While the Gap is still pushing chinos and khakis, outdoor apparel brands like Kuhl, Mountain Khakis, Prana and REI have found that hiking pants are becoming the new office “khaki.” This has been especially true on the West Coast and the Mountain States, although now it seems the trend is pushing east.

“We’ve been watching this trend coming for a number of years beginning with yoga leggings/black leggings being worn in everyday scenario’s and into the work environment,” said Christian Castellani, senior merchandise manager at Prana. “Our feeling was that if you could make a stylish ‘outdoor’ pant, that we’d see adoption into the work environment given the comfort and versatility of the fabrics that we use.” Prana is a subsidiary of Columbia Sportswear.

The NPD Group found that the sports apparel business remains healthy, while regular fashion is struggling to find customers. Total activewear sales as of March were up 13 percent year-over-year, while fashion apparel fell 2 percent year-over-year. Women’s activewear was up 15 percent as of March, while fashion apparel fell 1 percent.

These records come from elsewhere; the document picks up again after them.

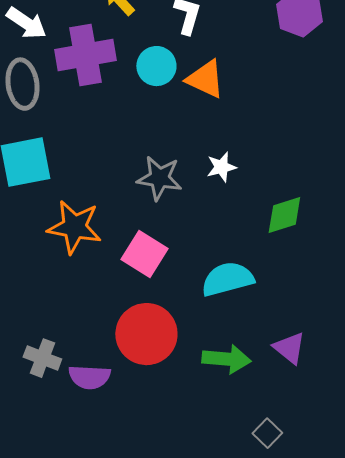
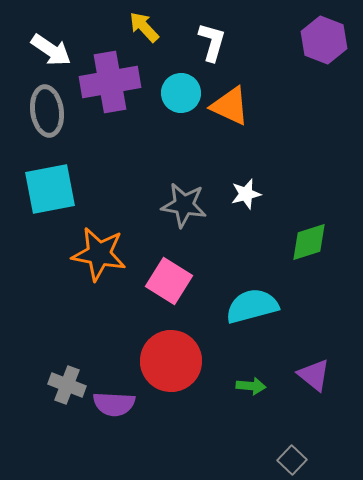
green arrow: (226, 359) -> (251, 386), size x0.6

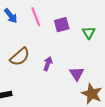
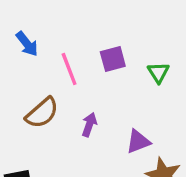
pink line: (36, 17) -> (69, 69), moved
purple triangle: (77, 74) -> (138, 142), turned 42

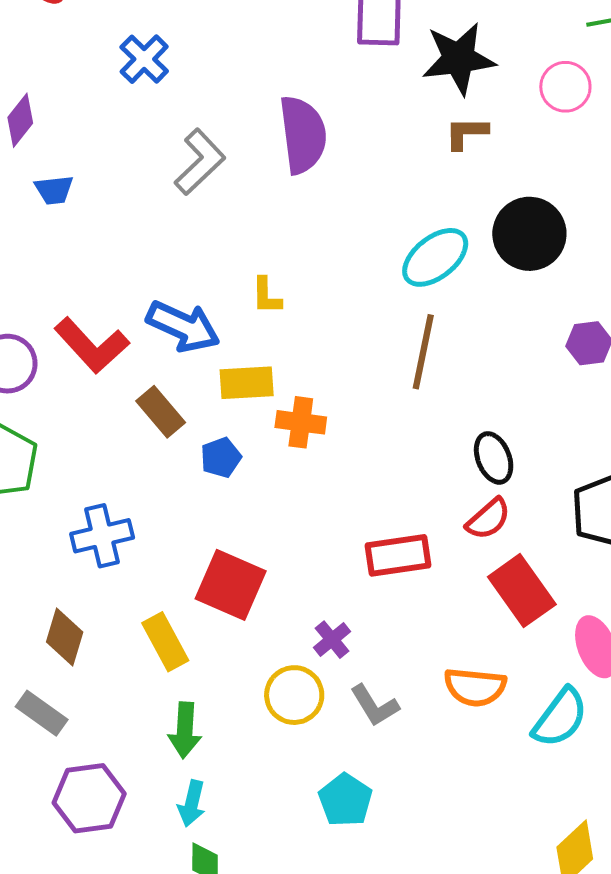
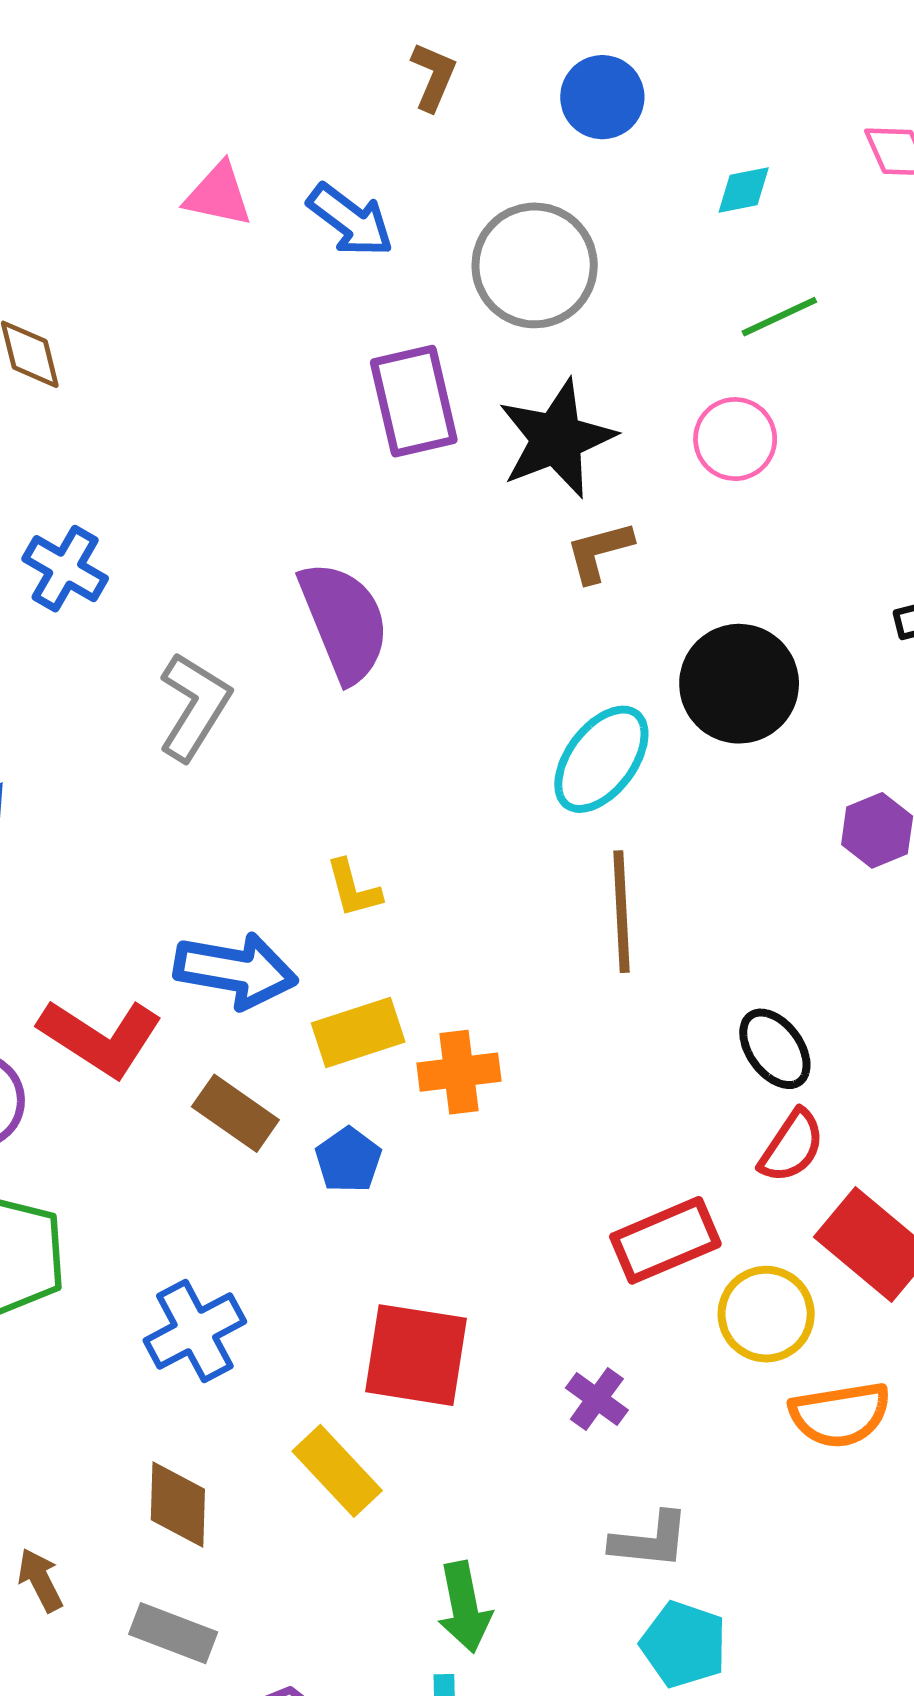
yellow circle: (294, 695) -> (766, 1314), moved
gray L-shape: (375, 706) -> (650, 1540), moved, turned -38
green arrow: (185, 730) -> (465, 1607), moved

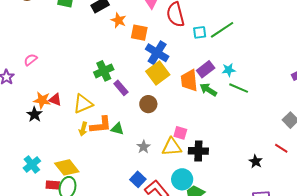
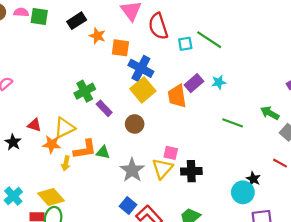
green line: (222, 30) -> (209, 40), turned 70
green line: (239, 88) -> (233, 123), moved
green arrow: (208, 90) -> (270, 113), moved
orange star: (42, 100) -> (52, 144), moved
yellow arrow: (83, 129) -> (66, 163), moved
gray star: (144, 147) -> (132, 170), size x1.6
yellow triangle: (172, 147) -> (162, 169), turned -40
cyan circle: (182, 179) -> (243, 192), moved

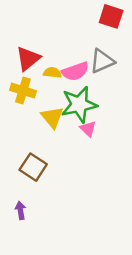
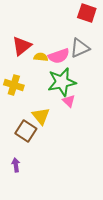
yellow cross: (23, 90) -> (14, 85), moved
yellow triangle: (52, 117) -> (41, 116), moved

There seems to be little letup in the momentum. The Outdoor Retailer Summer Market in Salt Lake City, which ended Sunday, saw roughly 29,000 visitors attend and had more than 1,600 brands on display. Of those, 300 were new to the exhibition this year.

Part of the increase can be attributed to the growing popularity of outdoor sports, with hiking-related purchases up 10 percent for the past year as of May and recreational kayaks up 11 percent for the same period. Women’s hiking products jumped 12.4 percent and women’s outerwear bottoms increased 7.5 percent.

NPD also determined that of the top five apparel categories in outdoor, active pants were the only category that wasn’t in decline. They found that in women’s outdoor apparel, Mammut and Lucy are the fastest-growing brands.

“It’s all about comfort and it’s definitely a West Coast thing,” said Gabriella Santaniello, founder of retail consultant A-Line Partners. “It’s looser and from a woman’s standpoint, it doesn’t wrinkle. It’s moisture wicking, it doesn’t have to be dry cleaned and it has a casual, but tailored look.” Gabriela confirmed that the West Coast is beginning to dictate the East Coast casual office style.

“It’s a natural progression. Patagonia, REI and Lululemon all came from the West Coast desire for a more comfortable work uniform,” she said. “It’s the happy medium because jeans are still jeans.”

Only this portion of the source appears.